Good time management skills can help you work more effectively, meet deadlines, and produce higher quality work
Managing your time effectively makes you more resilient in the face of stress
Time management can also help you achieve a better work-life balance, as you start to use your time off for relaxation and fun (instead of catching up on work)
Most important, effective time management enhances your sense of control, and having control over your circumstances is a predicator of increased wellbeing and lower stress
Effective time management:
Understand how you spend your time – get to know your patterns.
Document your time, e.g. by keeping a time log.
List your tasks and goals. Be clear and specific.
Prioritize your tasks using a method of choice. See below for two different methods.
Organize your calendar. Allot enough time to work on each task.
Stick to your schedule, only change it if something urgent emerges.
Self-awareness: Be aware of how your preferences, strengths, and style impact your time management.
Set up deadlines: Make realistic deadlines and stick to them.
Avoid multi-tasking: You will do better when you focus on a single task at a time. Multi-tasking hampers productivity.
Start early: Those who start the day early are more successful with time management.

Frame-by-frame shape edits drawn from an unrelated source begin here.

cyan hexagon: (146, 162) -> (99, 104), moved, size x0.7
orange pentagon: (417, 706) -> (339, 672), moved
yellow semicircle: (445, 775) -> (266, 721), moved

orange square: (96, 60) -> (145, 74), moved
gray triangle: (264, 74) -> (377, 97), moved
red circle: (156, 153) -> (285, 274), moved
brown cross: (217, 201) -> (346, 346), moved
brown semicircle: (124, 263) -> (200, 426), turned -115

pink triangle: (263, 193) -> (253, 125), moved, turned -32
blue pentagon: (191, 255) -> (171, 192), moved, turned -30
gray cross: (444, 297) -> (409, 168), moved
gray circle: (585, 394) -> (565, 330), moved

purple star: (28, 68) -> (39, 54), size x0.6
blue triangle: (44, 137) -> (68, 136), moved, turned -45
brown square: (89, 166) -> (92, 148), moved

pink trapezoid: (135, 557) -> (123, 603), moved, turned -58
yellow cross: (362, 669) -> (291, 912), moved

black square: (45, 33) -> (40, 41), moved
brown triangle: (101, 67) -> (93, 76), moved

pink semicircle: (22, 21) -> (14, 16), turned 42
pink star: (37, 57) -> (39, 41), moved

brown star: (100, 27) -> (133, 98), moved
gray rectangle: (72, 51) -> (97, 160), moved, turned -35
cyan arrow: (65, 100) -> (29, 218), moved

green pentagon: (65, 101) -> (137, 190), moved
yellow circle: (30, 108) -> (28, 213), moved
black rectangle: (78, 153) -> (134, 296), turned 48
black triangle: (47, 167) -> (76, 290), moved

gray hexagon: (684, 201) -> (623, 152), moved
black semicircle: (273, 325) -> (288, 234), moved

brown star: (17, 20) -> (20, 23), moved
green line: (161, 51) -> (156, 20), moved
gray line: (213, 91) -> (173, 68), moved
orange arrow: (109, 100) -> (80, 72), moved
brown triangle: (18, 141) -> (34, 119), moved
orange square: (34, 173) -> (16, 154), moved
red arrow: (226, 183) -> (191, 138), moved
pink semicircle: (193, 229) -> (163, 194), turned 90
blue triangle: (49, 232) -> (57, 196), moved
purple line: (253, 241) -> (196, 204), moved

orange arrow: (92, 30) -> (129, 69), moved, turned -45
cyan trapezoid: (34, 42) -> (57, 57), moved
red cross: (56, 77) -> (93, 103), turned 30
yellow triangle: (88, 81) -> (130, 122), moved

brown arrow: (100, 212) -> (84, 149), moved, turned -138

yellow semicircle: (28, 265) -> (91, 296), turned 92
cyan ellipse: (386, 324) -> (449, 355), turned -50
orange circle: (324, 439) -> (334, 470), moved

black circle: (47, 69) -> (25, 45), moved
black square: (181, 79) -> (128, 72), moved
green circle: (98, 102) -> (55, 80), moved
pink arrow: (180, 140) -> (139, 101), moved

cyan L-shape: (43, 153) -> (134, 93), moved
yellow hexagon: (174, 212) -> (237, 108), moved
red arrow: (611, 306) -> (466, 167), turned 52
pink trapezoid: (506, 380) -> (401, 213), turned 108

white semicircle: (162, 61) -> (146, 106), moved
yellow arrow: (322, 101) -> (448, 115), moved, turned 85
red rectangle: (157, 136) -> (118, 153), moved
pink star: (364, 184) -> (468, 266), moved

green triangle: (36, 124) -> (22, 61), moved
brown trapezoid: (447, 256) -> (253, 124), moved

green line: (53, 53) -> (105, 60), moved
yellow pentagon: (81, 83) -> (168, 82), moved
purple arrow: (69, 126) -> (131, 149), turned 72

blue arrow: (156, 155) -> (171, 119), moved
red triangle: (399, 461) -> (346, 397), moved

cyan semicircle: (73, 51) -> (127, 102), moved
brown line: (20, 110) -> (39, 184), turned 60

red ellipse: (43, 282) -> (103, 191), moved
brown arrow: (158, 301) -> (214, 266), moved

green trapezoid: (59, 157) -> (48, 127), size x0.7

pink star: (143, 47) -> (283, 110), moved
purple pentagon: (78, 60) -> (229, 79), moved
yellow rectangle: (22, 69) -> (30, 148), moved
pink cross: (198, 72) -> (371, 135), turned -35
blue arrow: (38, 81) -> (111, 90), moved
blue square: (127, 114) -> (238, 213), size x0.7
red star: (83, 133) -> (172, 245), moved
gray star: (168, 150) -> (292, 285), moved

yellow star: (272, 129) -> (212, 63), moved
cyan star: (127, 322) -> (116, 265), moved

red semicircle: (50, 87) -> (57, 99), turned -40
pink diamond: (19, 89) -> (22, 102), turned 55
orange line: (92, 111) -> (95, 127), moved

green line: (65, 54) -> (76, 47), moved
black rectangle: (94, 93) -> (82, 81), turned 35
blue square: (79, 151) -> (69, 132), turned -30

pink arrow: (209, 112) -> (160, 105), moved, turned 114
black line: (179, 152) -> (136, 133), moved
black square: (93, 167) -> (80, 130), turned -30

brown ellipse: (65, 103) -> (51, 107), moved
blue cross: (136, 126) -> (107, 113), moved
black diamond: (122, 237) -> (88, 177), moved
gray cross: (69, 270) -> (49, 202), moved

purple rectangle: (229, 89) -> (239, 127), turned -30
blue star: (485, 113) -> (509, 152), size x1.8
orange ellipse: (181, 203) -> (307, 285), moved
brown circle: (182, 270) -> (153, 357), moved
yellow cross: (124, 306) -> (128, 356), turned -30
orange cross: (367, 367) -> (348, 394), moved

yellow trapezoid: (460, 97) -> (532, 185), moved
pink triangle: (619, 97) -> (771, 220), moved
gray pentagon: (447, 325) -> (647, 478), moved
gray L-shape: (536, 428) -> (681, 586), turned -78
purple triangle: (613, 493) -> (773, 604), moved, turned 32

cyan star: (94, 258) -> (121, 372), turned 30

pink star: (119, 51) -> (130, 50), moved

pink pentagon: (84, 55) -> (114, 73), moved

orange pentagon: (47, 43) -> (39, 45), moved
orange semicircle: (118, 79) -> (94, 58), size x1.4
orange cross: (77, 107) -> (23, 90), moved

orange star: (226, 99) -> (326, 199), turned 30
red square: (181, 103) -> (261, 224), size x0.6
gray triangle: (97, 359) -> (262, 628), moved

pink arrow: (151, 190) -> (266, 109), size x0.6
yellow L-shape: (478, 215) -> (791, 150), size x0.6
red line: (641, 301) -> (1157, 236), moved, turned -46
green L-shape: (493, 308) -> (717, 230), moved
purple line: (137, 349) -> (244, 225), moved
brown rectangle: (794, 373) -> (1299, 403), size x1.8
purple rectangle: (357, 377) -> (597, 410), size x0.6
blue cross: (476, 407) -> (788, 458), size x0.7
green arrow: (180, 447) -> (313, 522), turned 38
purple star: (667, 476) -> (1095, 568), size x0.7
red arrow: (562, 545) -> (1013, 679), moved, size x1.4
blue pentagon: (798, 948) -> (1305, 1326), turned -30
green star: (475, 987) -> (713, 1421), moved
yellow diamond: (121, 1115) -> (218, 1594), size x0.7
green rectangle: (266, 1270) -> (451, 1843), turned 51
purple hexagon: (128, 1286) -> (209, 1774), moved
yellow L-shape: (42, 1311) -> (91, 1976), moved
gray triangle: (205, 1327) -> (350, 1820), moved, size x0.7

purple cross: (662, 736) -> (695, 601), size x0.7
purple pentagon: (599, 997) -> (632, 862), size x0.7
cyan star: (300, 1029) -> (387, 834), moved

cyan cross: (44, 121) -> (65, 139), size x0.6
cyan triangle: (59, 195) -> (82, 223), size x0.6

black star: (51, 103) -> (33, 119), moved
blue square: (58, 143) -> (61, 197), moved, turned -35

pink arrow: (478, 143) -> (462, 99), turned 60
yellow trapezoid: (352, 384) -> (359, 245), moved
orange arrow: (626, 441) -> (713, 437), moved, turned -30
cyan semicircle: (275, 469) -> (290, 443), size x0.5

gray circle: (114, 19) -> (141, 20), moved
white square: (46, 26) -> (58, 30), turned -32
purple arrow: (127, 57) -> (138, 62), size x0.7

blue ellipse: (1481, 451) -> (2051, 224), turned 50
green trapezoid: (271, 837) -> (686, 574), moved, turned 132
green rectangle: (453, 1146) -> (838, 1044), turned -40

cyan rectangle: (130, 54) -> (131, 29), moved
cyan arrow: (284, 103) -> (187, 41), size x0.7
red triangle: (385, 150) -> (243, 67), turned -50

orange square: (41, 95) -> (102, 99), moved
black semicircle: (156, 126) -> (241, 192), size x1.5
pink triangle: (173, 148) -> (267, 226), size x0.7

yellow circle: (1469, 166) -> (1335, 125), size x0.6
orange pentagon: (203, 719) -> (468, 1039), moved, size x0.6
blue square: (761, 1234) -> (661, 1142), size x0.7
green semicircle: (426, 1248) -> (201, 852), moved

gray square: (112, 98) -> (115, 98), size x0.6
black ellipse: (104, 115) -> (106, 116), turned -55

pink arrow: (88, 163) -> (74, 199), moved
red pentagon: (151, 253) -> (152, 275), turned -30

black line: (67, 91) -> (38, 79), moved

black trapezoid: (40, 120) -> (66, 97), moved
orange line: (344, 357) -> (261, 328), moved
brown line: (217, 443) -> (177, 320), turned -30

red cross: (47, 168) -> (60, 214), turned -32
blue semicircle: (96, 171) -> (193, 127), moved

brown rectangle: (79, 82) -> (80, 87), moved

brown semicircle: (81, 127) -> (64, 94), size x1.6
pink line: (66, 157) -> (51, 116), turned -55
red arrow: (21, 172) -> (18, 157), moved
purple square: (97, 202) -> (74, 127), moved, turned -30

Avoid procrastination: Delaying the start of a task makes things worse.
Learn to say “no”
Eliminate time wasters
Appreciate your work
Schedule pleasurable activities
Delegate and communicate
Prioritize your tasks
Prioritize your tasks by sorting them into categories:
Category A: Most important
Category B: Medium importance
Category C:Low importance
Tackle the category As first. Place them in your calendar and allot them the appropriate amount of time for completion. If you don’t get to the category Cs, remember the saying “Don’t sweat the small stuff.”
Prioritize your work using the four-square method:
Make a list of tasks and sort them into four categories:
First task: High importance and high urgency
Second task: High importance and lower urgency
Third task (Do if necessary): Low importance and high urgency
Fourth task (Don’t do if you run out of time): Low importance and lower urgency
Importance vs Urgency:
A task is important if there are serious consequences to it not being completed
A task is urgent if it demands your immediate attention
You will be the best judge of what is urgent and what is important
Once you have sorted all the tasks, enter them into your calendar. Make sure to allow sufficient time for each task.